Question

How do you solve \[{{(0.3)}^{1+x}}={{1.7}^{2x-1}}\] ?

Answer 1

Hint: We are given an expression which we have to solve for \[x\]. We will be using the logarithm function first. Then, the property of the logarithm function \[\log {{a}^{m}}=m\log a\] will be used. We will simplify the expression and rewrite the expression in terms of \[x\]. Then putting the log values in the expression, we will have the value of \[x\].

Complete step by step solution:
According to the given question, we are asked to solve the given expression for \[x\].
The expression we have is,
\[{{(0.3)}^{1+x}}={{1.7}^{2x-1}}\]------(1)
Now, applying logarithm function on either side of the equation (1), we get,
\[\log {{(0.3)}^{1+x}}=\log {{1.7}^{2x-1}}\]------(2)
We know that, \[\log {{a}^{m}}=m\log a\], using this in the above equation, we get,
\[\Rightarrow (1+x)\log 0.3=(2x-1)\log 1.7\]-----(3)
Now, we will open the brackets on either side in the equation (3), we have,
\[\Rightarrow \log 0.3+x\log 0.3=2x\log 1.7-\log 1.7\]
We now have to separate the terms with \[x\] and the constant terms and then we will write the expression in terms of \[x\]. Adding \[\log 1.7\] on both the sides, we get the new expression as,
\[\Rightarrow \log 0.3+x\log 0.3+\log 1.7=2x\log 1.7-\log 1.7+\log 1.7\]-----(4)
In RHS, \[\log 1.7\] will get cancelled and in the LHS, \[\log 1.7\] will get added, we have,
\[\Rightarrow \log 0.3+x\log 0.3+\log 1.7=2x\log 1.7\]----(5)
Now, subtracting the equation by \[x\log 0.3\] on either side of the equal to sign, we get,
\[\Rightarrow \log 0.3+x\log 0.3+\log 1.7-x\log 0.3=2x\log 1.7-x\log 0.3\]
Solving further, we get the expression as,
\[\Rightarrow \log 0.3+\log 1.7=2x\log 1.7-x\log 0.3\]----(6)
We will now write the equation (6) in terms of \[x\] , for that we will be taking \[x\] common from RHS in the equation (6), we have,
\[\Rightarrow \log 0.3+\log 1.7=x(2\log 1.7-\log 0.3)\]
Writing the expression in terms of \[x\], we get,
\[\Rightarrow x=\dfrac{\log 0.3+\log 1.7}{2\log 1.7-\log 0.3}\]-----(7)
We will put the values of these logarithm terms and we know that,
\[\log 0.3=-0.522\] and \[\log 1.7=0.230\]
We get,
\[\Rightarrow x=\dfrac{-0.522+0.230}{2(0.230)-(-0.522)}\]
Solving the expression above, we get the value of \[x\] as,
\[\Rightarrow x=\dfrac{-0.292}{2(0.230)+(0.522)}\]
\[\Rightarrow x=\dfrac{-0.292}{0.980}=-0.297\]

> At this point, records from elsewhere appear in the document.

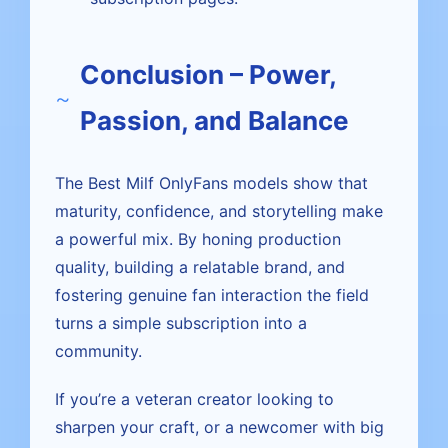
Conclusion – Power,
Passion, and Balance
The Best Milf OnlyFans models show that
maturity, confidence, and storytelling make
a powerful mix. By honing production
quality, building a relatable brand, and
fostering genuine fan interaction the field
turns a simple subscription into a
community.
If you’re a veteran creator looking to
sharpen your craft, or a newcomer with big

Therefore, the value of \[x=-0.297\].

Note: The logarithm function should be carefully and step wise applied to the given expression. Also, the value of logarithm terms should be correctly substituted in the expression as well as the calculation should also be done correctly.